Ronny Turiaf, PF/C, New York Knicks (0.3 percent owned): When he's on the floor, Turiaf is a natural shot-blocker, and he's become a steady player in Mike D'Antoni's rotation, with 1.4 blocks in 19.0 minutes per game in his past five contests. The Knicks are struggling, and there's a chance Turiaf could see his minutes increase as D'Antoni tries to find the ideal lineup to put around Carmelo Anthony. But even if he doesn't, Turiaf is good for about 1.5 blocks per game as long as he's flirting with 20 minutes per contest.
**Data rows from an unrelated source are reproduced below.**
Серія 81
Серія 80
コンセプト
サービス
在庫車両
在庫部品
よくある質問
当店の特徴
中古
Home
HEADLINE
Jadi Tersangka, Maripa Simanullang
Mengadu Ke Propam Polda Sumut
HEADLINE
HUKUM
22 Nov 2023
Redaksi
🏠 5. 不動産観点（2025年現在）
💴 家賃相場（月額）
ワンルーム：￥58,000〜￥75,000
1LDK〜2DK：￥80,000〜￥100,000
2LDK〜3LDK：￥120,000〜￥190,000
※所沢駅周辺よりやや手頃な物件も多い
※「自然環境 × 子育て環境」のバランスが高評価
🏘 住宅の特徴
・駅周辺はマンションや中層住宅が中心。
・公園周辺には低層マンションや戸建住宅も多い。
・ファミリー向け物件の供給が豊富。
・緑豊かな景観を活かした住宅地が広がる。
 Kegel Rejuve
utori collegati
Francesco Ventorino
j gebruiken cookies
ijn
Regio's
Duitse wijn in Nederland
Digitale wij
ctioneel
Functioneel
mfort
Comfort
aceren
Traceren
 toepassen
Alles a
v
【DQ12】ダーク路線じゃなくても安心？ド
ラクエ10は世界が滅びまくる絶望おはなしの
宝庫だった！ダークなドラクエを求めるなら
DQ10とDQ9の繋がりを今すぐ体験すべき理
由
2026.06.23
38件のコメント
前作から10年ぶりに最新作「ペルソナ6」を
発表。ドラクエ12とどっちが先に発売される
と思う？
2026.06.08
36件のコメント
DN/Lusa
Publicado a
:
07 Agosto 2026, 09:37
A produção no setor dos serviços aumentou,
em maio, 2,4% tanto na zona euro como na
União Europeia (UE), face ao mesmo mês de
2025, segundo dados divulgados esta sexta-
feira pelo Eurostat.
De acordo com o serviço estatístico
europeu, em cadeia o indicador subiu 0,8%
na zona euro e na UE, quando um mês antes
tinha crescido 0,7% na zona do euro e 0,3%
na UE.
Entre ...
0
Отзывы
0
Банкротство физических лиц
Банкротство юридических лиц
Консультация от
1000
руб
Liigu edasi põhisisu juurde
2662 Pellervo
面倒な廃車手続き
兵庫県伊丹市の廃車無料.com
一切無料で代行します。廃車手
Joel Anthony, C, Heat (0.1 percent owned): Another blocks specialist, Anthony puts up numbers similar to Turiaf in that he'll give you about 1.5 blocks per game on a consistent basis with limited minutes. He's not flashy, and if Ekpe Udoh or Chris Andersen are available and you need swats look there first, but Anthony is available in nearly every league and will provide consistent blocks for the rest of the season. If you're locked in a tight race and in a deep league, he and Turiaf are options for blocks that won't wow, but have proven to be able to contribute consistently and will bolster your team's totals by the end of the season.
Josh Whitling is a fantasy basketball analyst for ESPN.com.